Depending on your field and audience, you can get from a few hundreds $ a month to a few thousands.
Im tackling the crypto market with my own wallet (https://morphwallet.com) - It did generate some profit through a premium subscription but I scrapped that to focus on building a user base.
Soon my money will come from an a built in exchange and merchants accepting payments through our platform.
I'm creating PixxiBook (https://pixxibook.com) - a service to print your blog as a book with beautiful automatic layout, delivered to your door. Decidedly B2C, almost out of Beta.
B2C has shown up a lot of challenges: my "niche" is far too wide and without community, so it's difficult to target customers precisely. Customers won't tolerate an ugly book, so the MVP is not very M. Sales are one-off, so no MRR. etc.
Would like to see the same
Fresh off the oven. Launched just a couple of hours back.
Video Dojo. https://www.videodojo.co .
For $259 /month, you can request for unlimited social videos.
These videos can be used for video ads, article summaries, video covers for podcast episodes, slideshows, quick product feature intros, explainers, video intros, and lots more.
just a heads-up! I use another early stage product called Lumen5. Looks like it could be your competitor.
Pagestead sells a downloadable web application (self hosted and white labeled), currently doing close to $10,000 a month. We currently sell life time license, for a one-off fee but we're working on a subscription product which comes with a fully managed service and other perks.
Would you say you're in a hard market? I can imagine your life is tough with so many options and many big names out there. How do you market your product?
I just finished a basic MVP for a unique project.
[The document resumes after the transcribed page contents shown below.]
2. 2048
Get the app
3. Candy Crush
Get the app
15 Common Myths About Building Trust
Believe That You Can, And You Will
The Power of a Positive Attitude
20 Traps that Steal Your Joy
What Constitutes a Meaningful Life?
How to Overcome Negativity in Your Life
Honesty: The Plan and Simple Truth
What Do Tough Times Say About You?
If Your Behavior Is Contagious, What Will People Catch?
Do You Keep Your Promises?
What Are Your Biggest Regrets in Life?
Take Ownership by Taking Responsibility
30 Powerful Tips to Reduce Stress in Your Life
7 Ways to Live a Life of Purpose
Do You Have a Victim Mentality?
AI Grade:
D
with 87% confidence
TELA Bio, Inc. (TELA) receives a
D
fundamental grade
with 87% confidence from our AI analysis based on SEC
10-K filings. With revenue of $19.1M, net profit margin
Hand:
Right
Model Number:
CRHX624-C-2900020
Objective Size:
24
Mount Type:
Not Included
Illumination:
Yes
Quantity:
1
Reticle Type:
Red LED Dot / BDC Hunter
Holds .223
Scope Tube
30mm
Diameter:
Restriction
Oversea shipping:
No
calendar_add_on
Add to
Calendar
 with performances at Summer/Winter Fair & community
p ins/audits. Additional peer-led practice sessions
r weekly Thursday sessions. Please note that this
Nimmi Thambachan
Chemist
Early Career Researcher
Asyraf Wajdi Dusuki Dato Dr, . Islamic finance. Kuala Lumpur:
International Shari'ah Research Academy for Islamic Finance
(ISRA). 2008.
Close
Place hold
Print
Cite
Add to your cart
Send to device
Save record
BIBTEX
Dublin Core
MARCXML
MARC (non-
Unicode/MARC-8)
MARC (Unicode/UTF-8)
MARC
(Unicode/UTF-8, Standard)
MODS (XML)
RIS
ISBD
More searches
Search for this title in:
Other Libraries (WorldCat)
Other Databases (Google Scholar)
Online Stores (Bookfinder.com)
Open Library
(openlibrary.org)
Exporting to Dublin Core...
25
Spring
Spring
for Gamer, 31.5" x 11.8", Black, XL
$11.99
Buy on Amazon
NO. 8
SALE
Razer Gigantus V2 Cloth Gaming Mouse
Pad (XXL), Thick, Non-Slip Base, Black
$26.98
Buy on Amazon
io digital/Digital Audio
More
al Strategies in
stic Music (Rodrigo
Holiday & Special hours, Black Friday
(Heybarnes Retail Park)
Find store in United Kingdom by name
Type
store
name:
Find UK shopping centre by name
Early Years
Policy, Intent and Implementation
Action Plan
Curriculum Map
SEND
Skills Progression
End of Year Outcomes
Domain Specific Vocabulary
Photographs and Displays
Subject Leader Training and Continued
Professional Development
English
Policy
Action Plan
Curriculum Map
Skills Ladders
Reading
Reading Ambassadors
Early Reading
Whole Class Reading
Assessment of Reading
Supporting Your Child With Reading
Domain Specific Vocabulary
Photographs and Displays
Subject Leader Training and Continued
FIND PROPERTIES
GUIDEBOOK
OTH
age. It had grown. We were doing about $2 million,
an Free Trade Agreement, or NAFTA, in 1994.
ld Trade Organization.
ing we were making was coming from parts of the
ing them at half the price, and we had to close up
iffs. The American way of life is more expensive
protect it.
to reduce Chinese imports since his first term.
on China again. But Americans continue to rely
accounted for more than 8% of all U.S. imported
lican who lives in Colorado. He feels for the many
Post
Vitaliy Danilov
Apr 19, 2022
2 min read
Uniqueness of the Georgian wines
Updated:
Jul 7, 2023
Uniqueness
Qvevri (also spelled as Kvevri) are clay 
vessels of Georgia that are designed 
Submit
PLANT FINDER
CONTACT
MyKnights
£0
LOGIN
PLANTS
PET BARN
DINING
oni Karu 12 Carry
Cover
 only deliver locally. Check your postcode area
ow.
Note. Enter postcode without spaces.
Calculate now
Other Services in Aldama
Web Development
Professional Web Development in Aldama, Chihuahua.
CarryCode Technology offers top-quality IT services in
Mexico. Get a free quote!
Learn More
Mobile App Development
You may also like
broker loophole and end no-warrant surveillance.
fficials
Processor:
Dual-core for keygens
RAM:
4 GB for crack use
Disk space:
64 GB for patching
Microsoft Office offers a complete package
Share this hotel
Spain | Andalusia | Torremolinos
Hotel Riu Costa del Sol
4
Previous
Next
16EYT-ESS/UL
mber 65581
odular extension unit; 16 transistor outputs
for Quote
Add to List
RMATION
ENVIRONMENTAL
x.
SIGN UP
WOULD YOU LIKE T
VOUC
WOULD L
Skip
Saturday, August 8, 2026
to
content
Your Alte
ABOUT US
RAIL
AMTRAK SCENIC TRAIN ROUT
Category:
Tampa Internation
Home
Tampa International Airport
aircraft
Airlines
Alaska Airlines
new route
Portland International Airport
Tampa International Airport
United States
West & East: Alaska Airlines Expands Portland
It's called Bird's Eye News (birdseyenews.org) and helps folks fly above the craziness/confusion/information-overload/bullshit in online news and news media.
It's just a super basic project now (no business model in sight), but this post compelled me to heed the advice of tons of Indie Hackers and share it before I'm ready.
Next step is validating whether it actually helps people...
I am maker of MailSwift (https://mailswift.io), an email marketing app that helps you send newsletters and promotional emails via Amazon SES with zero coding or maintenance efforts.
We are a desktop app currently available for Mac and Windows. We charge a one time license fee which includes future upgrades too.